The Staley School of Leadership Studies is home to the 2017 International Leadership Association case competition champions; Lauren Mertz, senior in mass communications, Bailey Porter, senior in biochemistry, Emily Polston, senior in gender women sexuality studies, and Suvana Badgett, junior in entrepreneurship. The student team, coached by faculty member Marcia Hornung, traveled to Brussels, Belgium on October 10th through the 16th to compete in the International Leadership Association Conference to compete in the undergraduate case-competition.
The International Leadership Association Conference (ILA) is an opportunity for students to “showcase their knowledge about leadership through the analysis of a contemporary socio-political-economic problem on the global or national level” (CITE).
The team was tasked with proposing a case about a social issue and a response to that case by preparing a brief and a poster presentation, followed by an invited presentation in the final round. The team began by identifying social issues that they felt they could propose a leadership response to, “That conversation led us to police militarization. We are all passionate about violence against marginalized communities, and in particular when that violence is enacted because people are speaking out against injustice,” Emily Polston said.

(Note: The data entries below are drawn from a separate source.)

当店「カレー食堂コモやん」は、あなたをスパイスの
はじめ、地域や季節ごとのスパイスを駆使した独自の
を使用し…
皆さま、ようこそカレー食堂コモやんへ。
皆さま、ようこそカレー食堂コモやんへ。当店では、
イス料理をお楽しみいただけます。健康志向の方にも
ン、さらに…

The team honed their focus through research, reading, reviewing classroom learning, learning from their majors, and visiting with peers and colleagues about the issue. Eventually, they decided to focus beyond police militarization as a problem and toward police militarization as one symptom of a larger social, political, and economic system.

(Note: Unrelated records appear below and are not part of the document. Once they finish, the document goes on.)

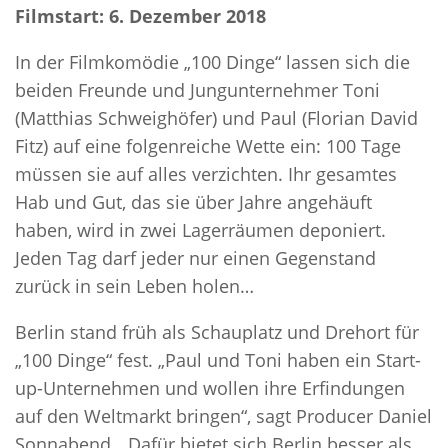
Filmstart: 6. Dezember 2018
In der Filmkomödie „100 Dinge“ lassen sich die
beiden Freunde und Jungunternehmer Toni
(Matthias Schweighöfer) und Paul (Florian David
Fitz) auf eine folgenreiche Wette ein: 100 Tage
müssen sie auf alles verzichten. Ihr gesamtes
Hab und Gut, das sie über Jahre angehäuft
haben, wird in zwei Lagerräumen deponiert.
Jeden Tag darf jeder nur einen Gegenstand
zurück in sein Leben holen…
Berlin stand früh als Schauplatz und Drehort für
„100 Dinge“ fest. „Paul und Toni haben ein Start-
up-Unternehmen und wollen ihre Erfindungen
auf den Weltmarkt bringen“, sagt Producer Daniel
Sonnabend. „Dafür bietet sich Berlin besser als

That larger issue, “we concluded, was polarization – a skew of power between marginalized populations and people that hold power over those communities,” Bailey Porter said.
After dissecting the issues through different leadership theories, the team decided to use an “adaptive leadership framework and civic leadership lens, ” and then created “action steps to engage all voices of the community members in a values-based conversation in order to co-create a public narrative that reflects the needs of the community members, instead of those in power,” Lauren Mertz said. Their prepared brief was entitled, “Addressing Polarization: Deconstructing Tools of Division.”
Their time at the conference was a whirlwind. “At the conference, our initial presentation was presenting our poster to people attending the conference and the judges,” Porter said.
48 hours later, the team received notification. They made it to the finals. On Saturday, October 14, the students presented their research to a team of judges.
The results came in, the four Kansas State leadership studies minors won first place in the competition.
Through the experience the team gained key insights and valuable learning outcomes. Polston said, “we had the opportunity to receive feedback from people from around the world and my personal realization that there are people outside of the US working towards the social change that we are, was incredibly reassuring.”
“I loved how challenging the level of critical thinking this case study called for; we were working on big issues with no clear answer and I loved the problem solving and collaborative energy around this process,” Mertz said. “Our hard work paid off and I am so grateful for this experience.”
The Staley School looks forward to celebrating the 2017 case-competition team. Their work exemplifies how leadership can be used to tackle complicated issues that require innovative thinking from across sectors.